From the Guidelines
The first-line treatment for Primary Biliary Cholangitis (PBC) is ursodeoxycholic acid (UDCA), which should be prescribed at a dose of 13-15 mg/kg/day and taken daily indefinitely, as it has been shown to improve liver function and reduce the risk of disease progression 1.
Treatment Overview
PBC is an autoimmune liver disease that primarily affects the bile ducts in the liver.

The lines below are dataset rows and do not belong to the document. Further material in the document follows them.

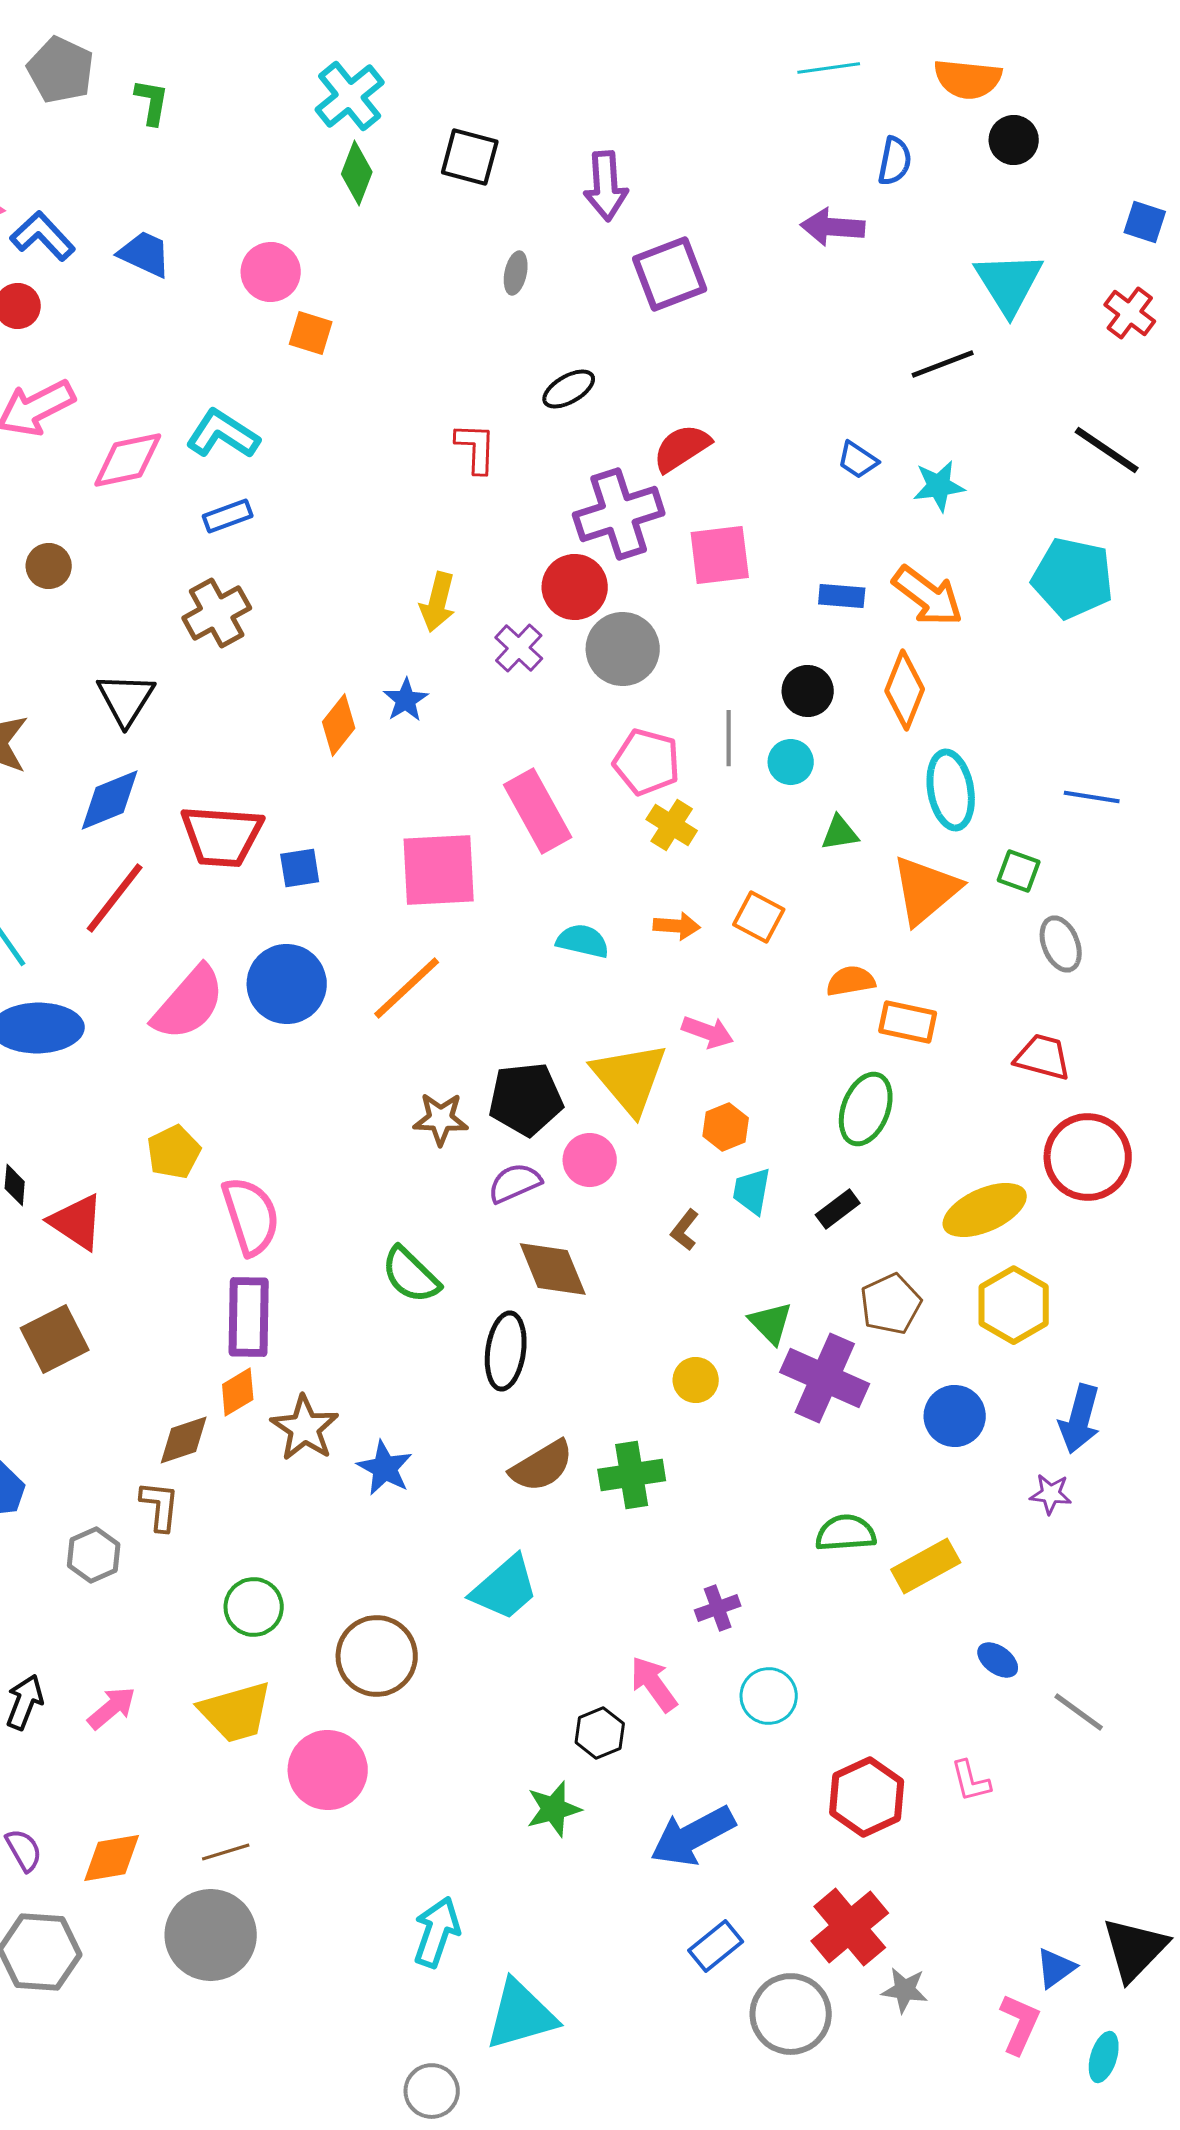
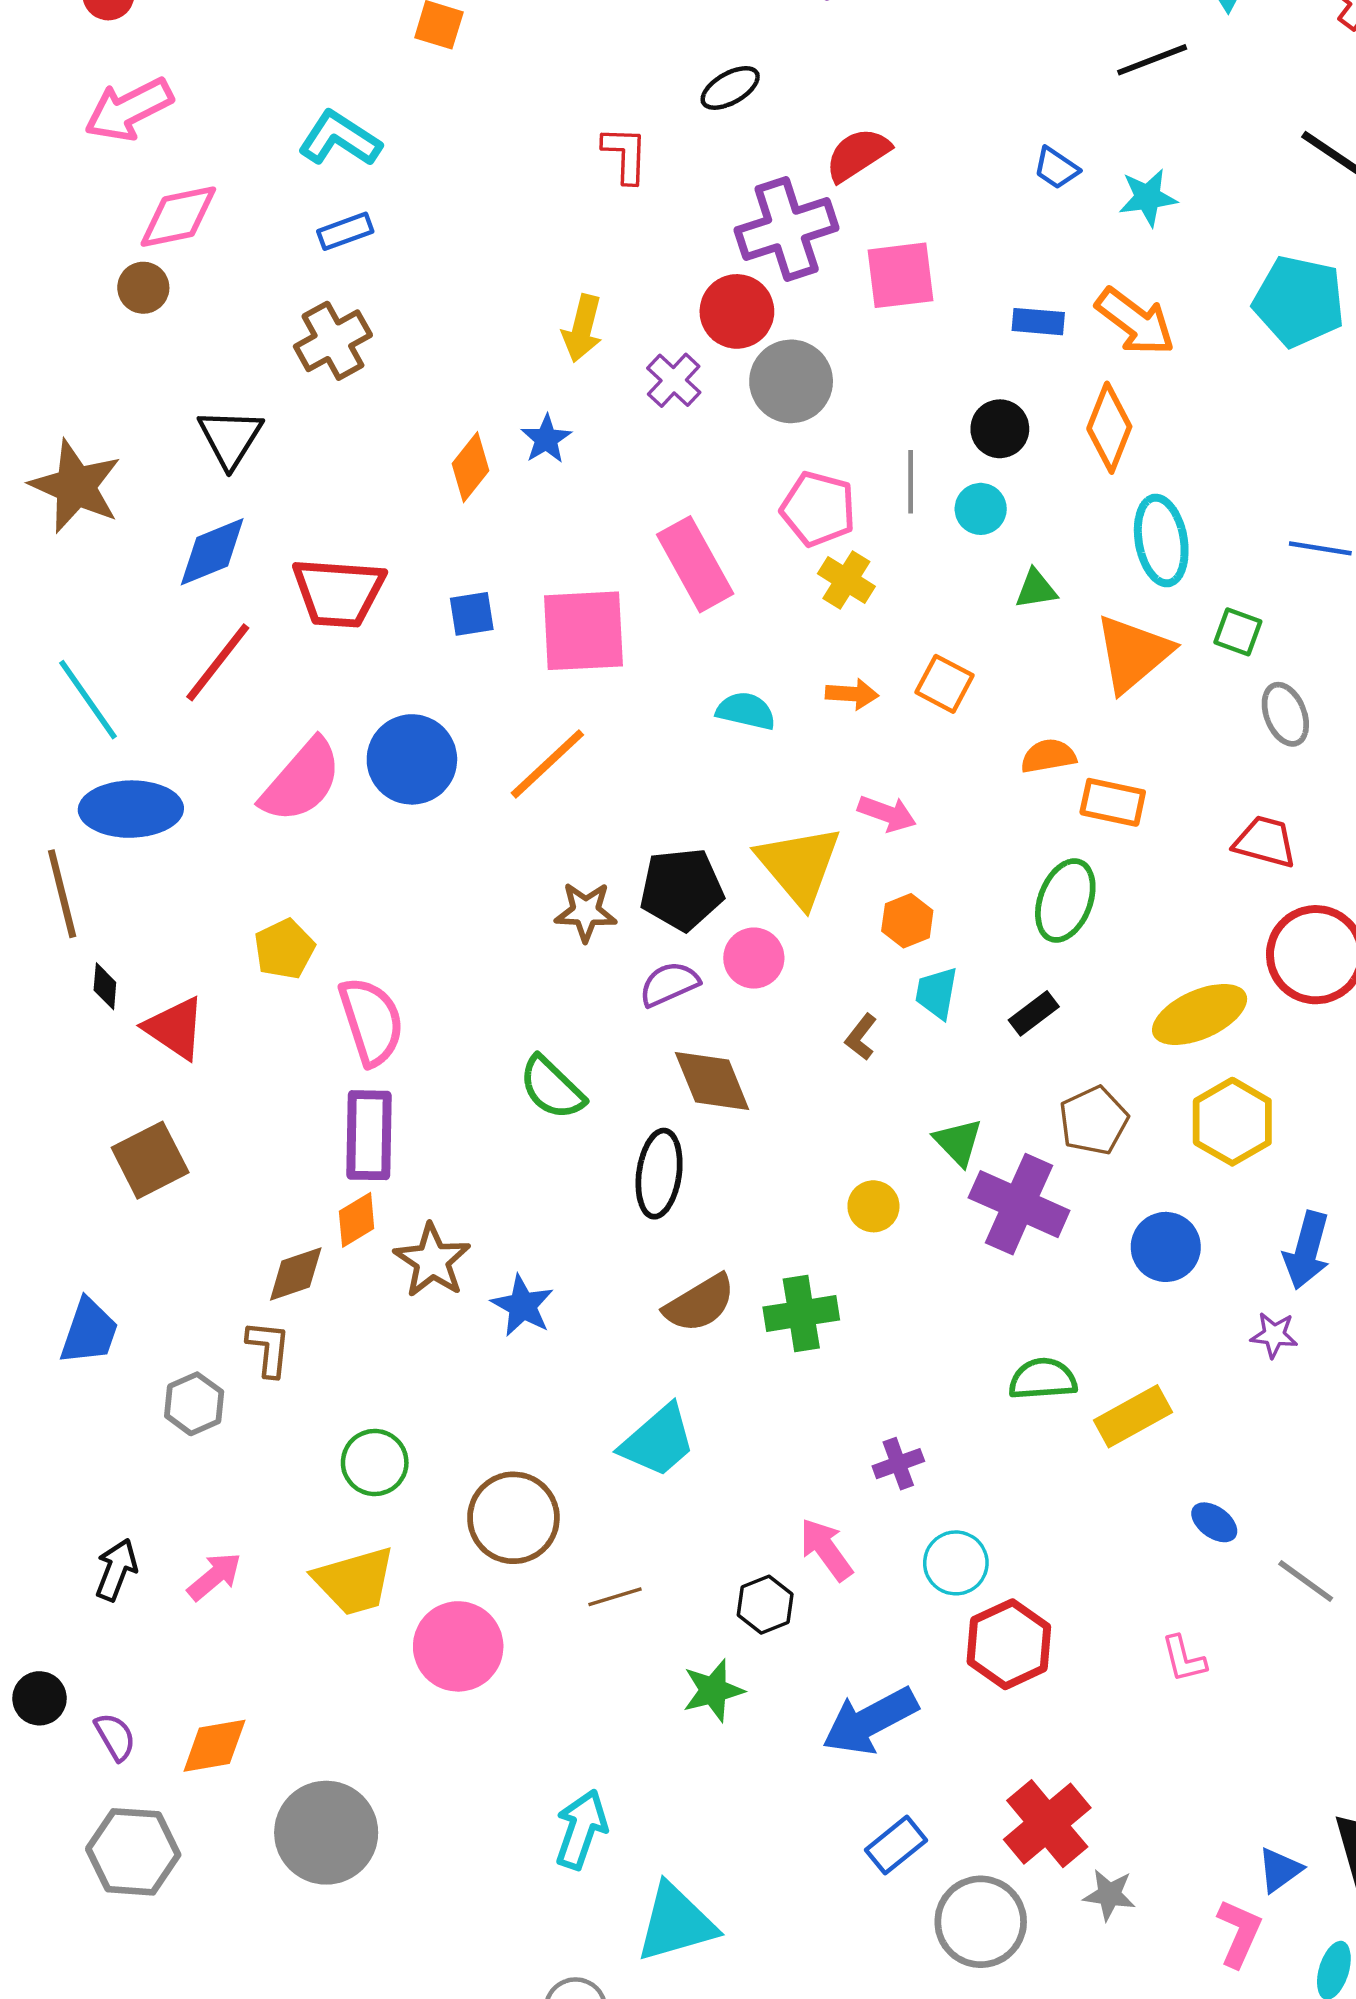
pink diamond: (128, 460) -> (178, 217), moved
blue square: (300, 868) -> (472, 614), moved
red hexagon: (867, 1797) -> (1009, 1644), moved
brown line: (226, 1852) -> (615, 1597), moved

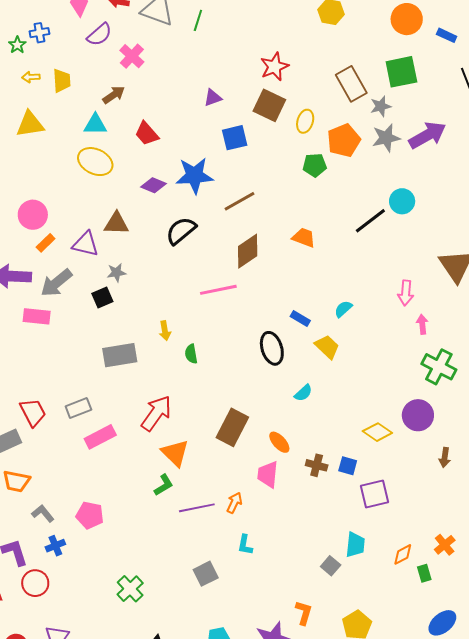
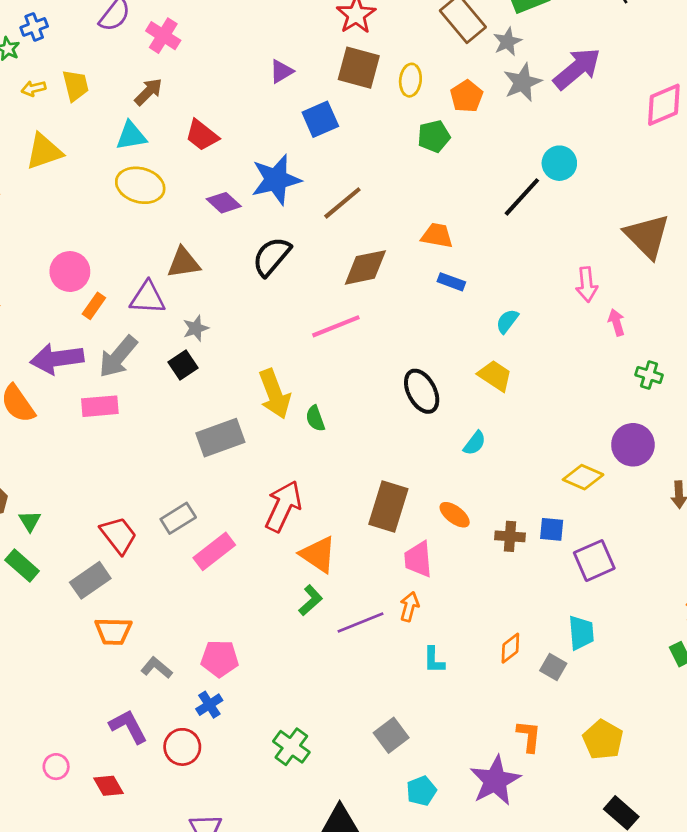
orange pentagon: (344, 140) -> (467, 96), size x0.7
purple diamond: (154, 185) -> (224, 203), turned 30
brown diamond: (248, 251) -> (365, 267), turned 33
blue rectangle: (300, 318) -> (451, 282), moved
yellow arrow: (165, 331) -> (275, 394), size x1.8
green cross: (439, 367) -> (649, 375), size x0.6
pink trapezoid: (268, 474) -> (418, 559), moved
blue cross: (55, 546) -> (209, 705), moved
orange diamond: (403, 554) -> (510, 648), moved
gray square: (206, 574) -> (391, 735), moved
red circle: (35, 583) -> (182, 747), moved

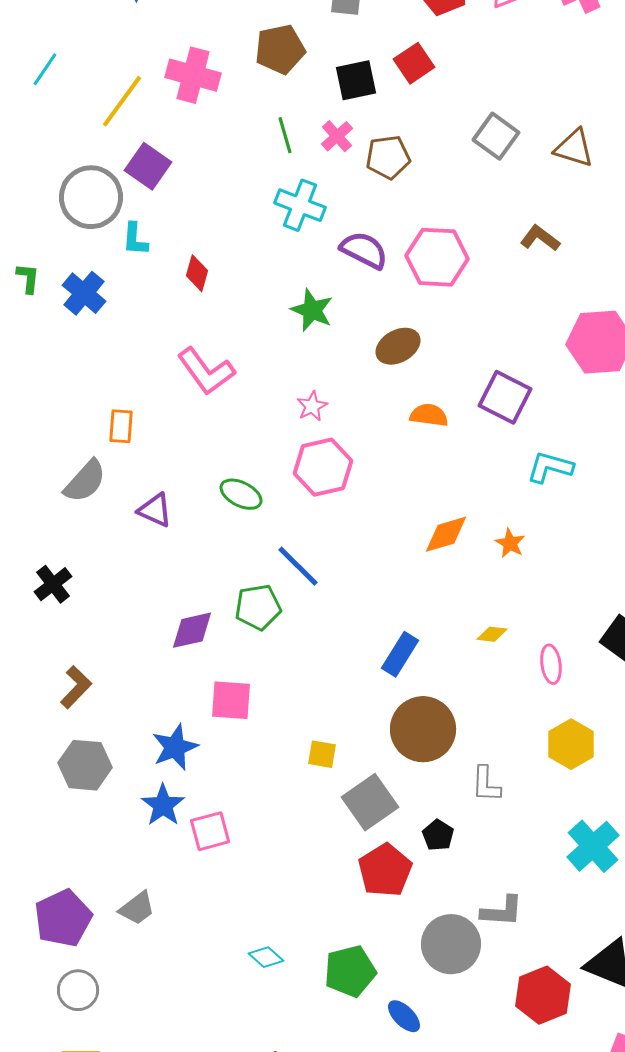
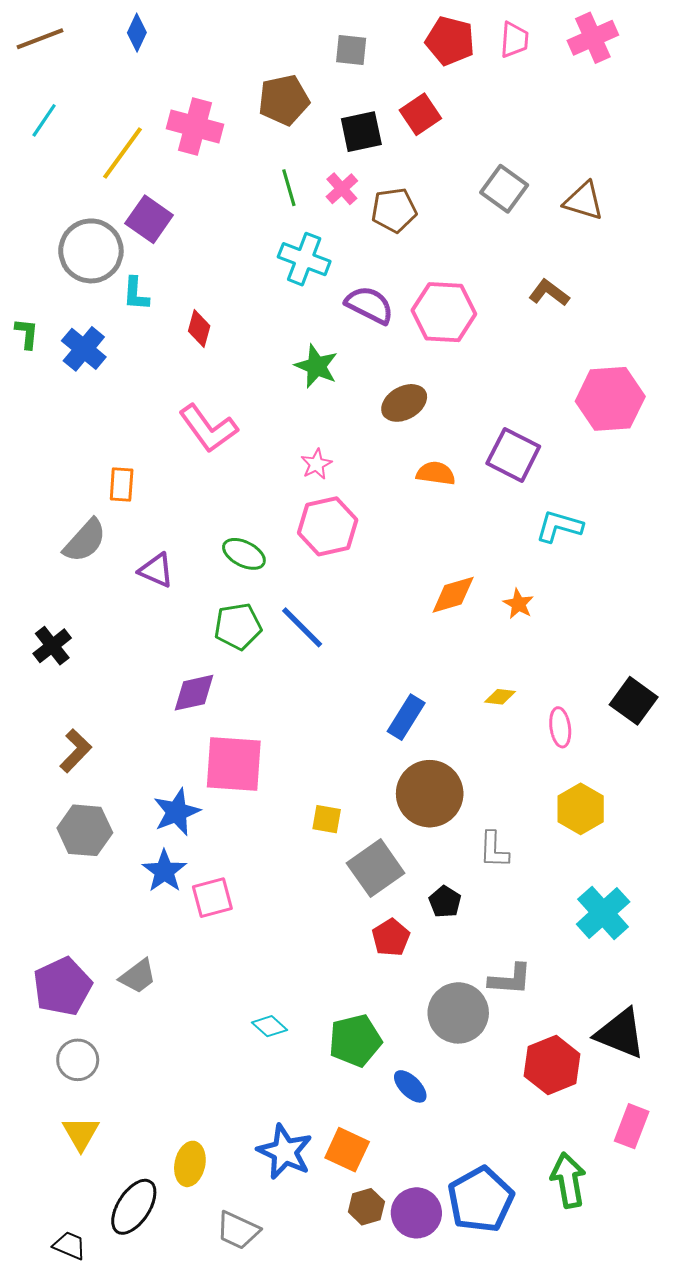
green pentagon: (258, 607) -> (238, 626), moved
pink square: (231, 700) -> (234, 764), size x1.4
red pentagon: (385, 870) -> (391, 937), size x0.7

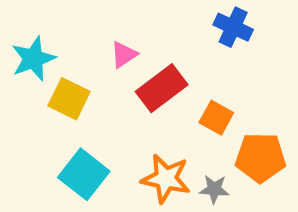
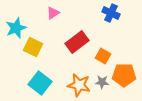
pink triangle: (124, 54) -> (53, 13), moved
gray star: (214, 189) -> (102, 82), moved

The goal of treatment is to slow disease progression, improve symptoms, and prevent complications.
- UDCA is the primary treatment for PBC, and it works by improving bile flow, reducing inflammation, and protecting liver cells from damage caused by toxic bile acids.
- For patients who do not respond adequately to UDCA (about 40%), obeticholic acid (Ocaliva) may be added at a starting dose of 5 mg daily, potentially increasing to 10 mg daily if tolerated 1.
Monitoring and Management
Management of PBC also includes:
- Monitoring liver function tests every 3-6 months to assess treatment response and disease progression.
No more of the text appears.